The study still proves nothing more than its title; there are a few links between autism and child prodigous. They simply share similar traits at this point and cannot be considered proof until further and more extensive research is done and verified.
The above article was published by The New York Times recently about the correlation between low vitamin D levels and increase in risk of Type 1 diabetes. The aim was to prove the hypothesis that a deficiency of vitamin D results in Type 1 diabetes, specifically in the tested active-military personnel.

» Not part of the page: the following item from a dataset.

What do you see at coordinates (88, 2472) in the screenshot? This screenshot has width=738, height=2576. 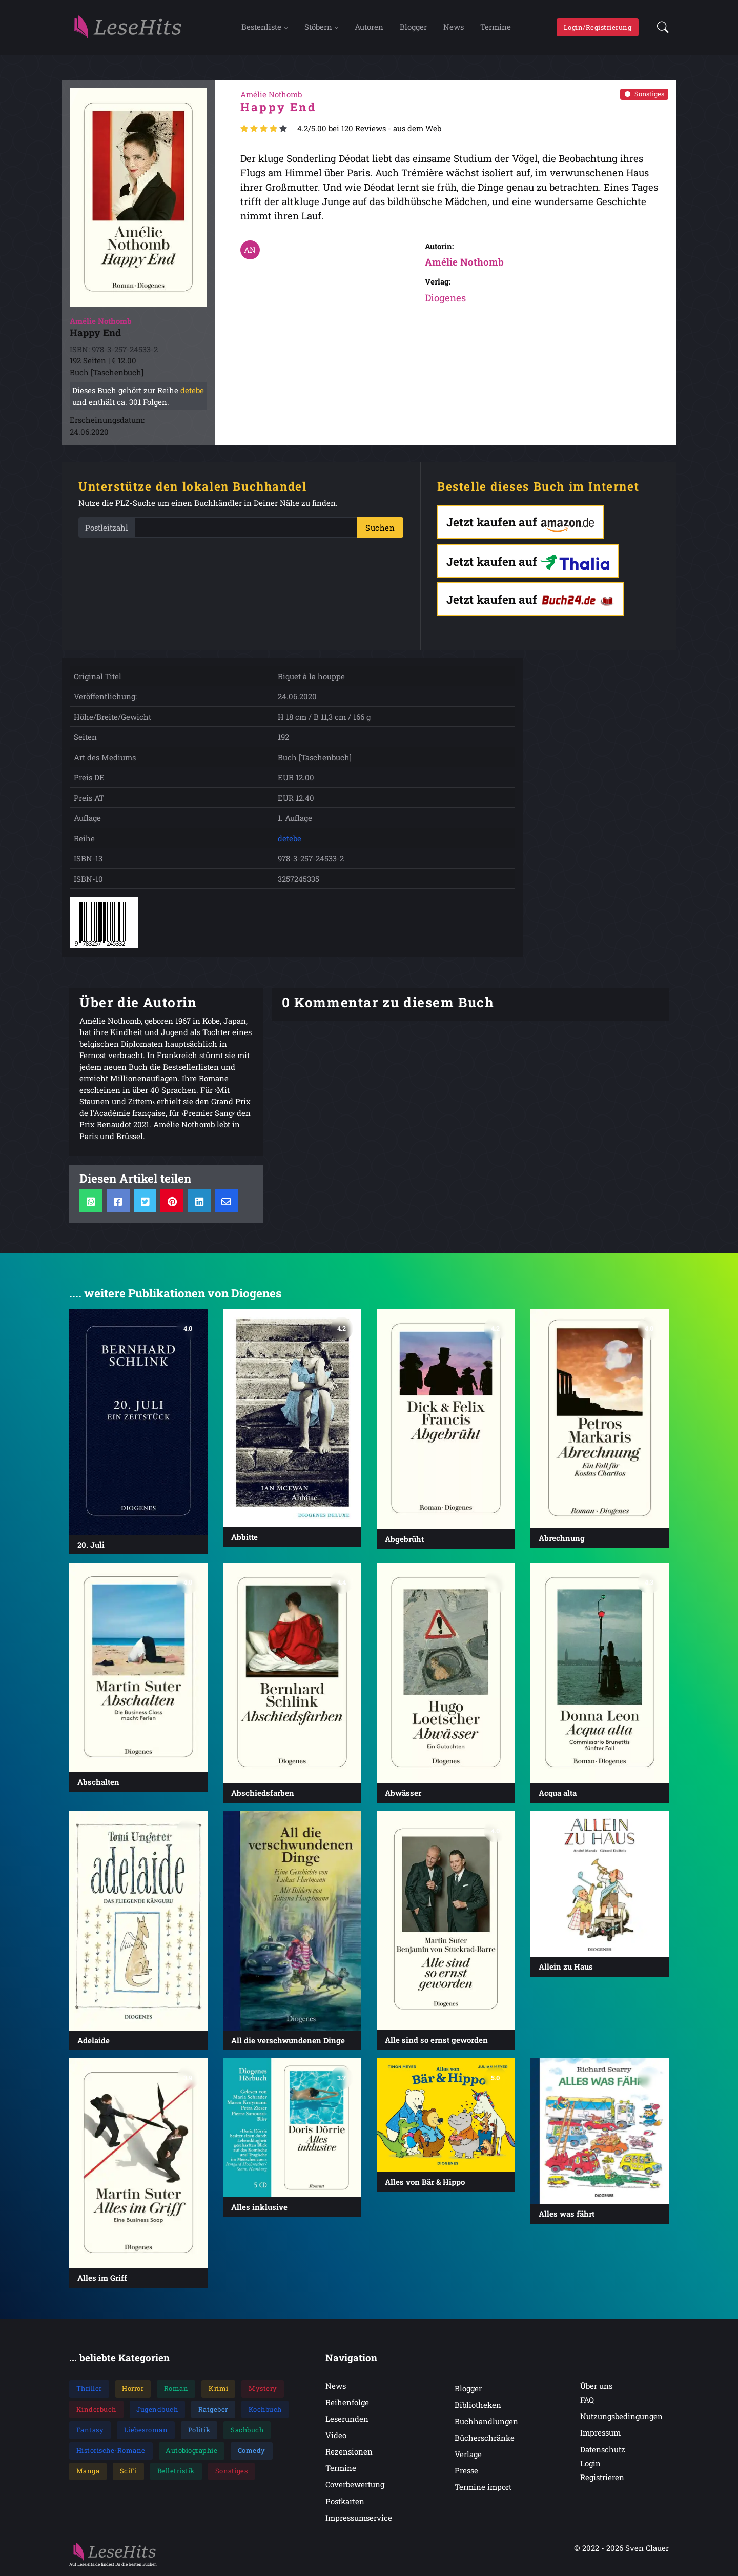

The study was not a random sample, as every participant was a military member and selected based on vitamin D levels, an assortment of low and high. Between 2002 and 2008, the 'nested case-control' study of 1000 subjects' blood samples were matched and analyzed. The following image explains and also verifies the reliability of the testing, as the serum reading dates were accurate across the board for all participants' samples (time-wise).
The results support the researchers' hypotheses though it cannot prove causation of diabetes by vitamin D deficiency. The results are measured and presented in numbers representing value to the discovered phenomena, giving the [high and low] number relativity to one another (i.e. 17-23 nanograms vs. 40+).
Totalcarscore.com did a survey via Facebook of 600+ people identifying themselves as Democrat/liberal or Republican/conservative asking what they drive. The respondents were allowed to select the type of car he/she drives. The following results were published were based on their identifying party and car selection then categorized into car type:
Primary findings show that 29% of Republicans/conservatives drive a pickup truck, 27% of Democrats/liberals drive compact cars. People in both parties agree they like SUVs and crossovers about equally with 20 percent for Republicans/conservatives vs. 18 percent for Democrats/liberals. Members of both parties dislike hybrid/alternative-fuel vehicles about the same. Hybrid/alternative-fuel vehicles came in last place for Democrats and second-to-last place for Republicans, just above the van/minivan segment. Still, with 6 percent market share among Democrats, the hybrid segment is more than twice as popular with them as it is with Republicans, who drive hybrids only 3 percent of the time.
Though this is just a summary of the article published on shopautoweek.com, the survey seems too simple (only 1 multiple choice question and the account member's 'Political View'). The independent variable is party affiliation and the dependent being car type. The survey does not reveal the ages of the respondents, the likelihood of actually going to the polls if he/she is indeed over 18, and excludes drivers without Facebook accounts. The selection could have been random, however it is not truly reliable as it is not an population but just a poll of a specific social media network's user. I do not know how the question was worded but the 'most members of both parties dislike parties' is a negative assumption, as they may not be disliked but rather not owned due to external factors such as cost, availability, practicality, size, etc.